Justice Stephen G. Breyer will continue to take part in the Supreme Court’s review of a major energy policy case even though, when the Justices heard oral arguments in the case on Wednesday, his wife owned stock in a company that owns a firm directly involved in Federal Energy Regulatory Commission v. Electric Power Supply Association. The day after the hearing, that stock was sold.
Lawyers involved in the case were informed on Thursday by Scott S. Harris, the Clerk of the Court, that, after the sale, Breyer “has no reason to believe that the financial interest could be substantially affected by the outcome of the case.” As a result, Harris added, Breyer has “concluded that he should continue to participate in this case.”
The stock sale apparently occurred after Greg Stohr, a reporter for Bloomberg News, had contacted Breyer’s chambers about Joanna Breyer’s ownership of 750 shares of Johnson Controls, Inc. Johnson Controls owns EnergyConnect, Inc., which is directly involved in the case.
One Justice, Samuel A. Alito, Jr., had sat out the case on Wednesday and is not taking part because he, too, apparently owns Johnson Controls stock, according to the Bloomberg story.

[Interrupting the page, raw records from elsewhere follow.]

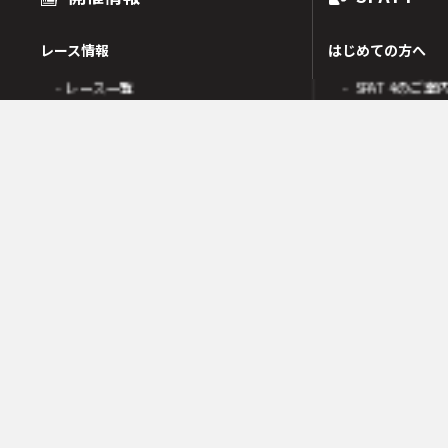
レース情報
はじめての方へ
- レース一覧
- SPAT4のご案
出走表
- SPAT4会員
オッズ
- ネットバンク
人気・高配当順
- 電話投票会員
人気検索
- よくあるご質
オッズ検索
オッズ賭式選択
会員の皆様へ
レース傾向
- 会員サポート 
- 変更情報一覧
- ガイド・操作
- 着順速報
- SPAT4発売日
- 払戻金一覧
競走成績
- 本日の騎乗一覧
SPAT4LOTO トリプル馬単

Alito’s absence has raised the possibility, made to seem more real from the discussion at Wednesday’s hearing, that the remaining eight Justices could split four to four, unless some way to proceed to decide the merits could be worked out in private deliberations. Justice Breyer’s decision to remain involved — he noted that he had “devoted substantial judicial time to this case” — might be a hint that the Court’s members are determined to try to resolve the case on the legal issues at stake, rather than have it go off on a four-to-four split.
Such a split would simply uphold a federal appeals court decision against FERC, depriving that agency of a major part of the authority it has used to regulate the wholesale electricity market in the modern format that industry has adopted.
Ordinarily, judicial ethics rules require federal judges to avoid taking part in a case in which they have a financial interest that could be substantially affected by the outcome. While Harris’s letter to counsel suggested that Breyer had found no reason to believe that the stock interest could be affected significantly by the outcome, it did not give any reason for that conclusion.
The Clerk’s letter said that a search in Justice Breyer’s chambers for a potential conflict of interest — apparently made before Wednesday’s hearing — “inadvertently failed to find this potential conflict.”
It is up to individual Justices to make the choice about disqualifying themselves from a case.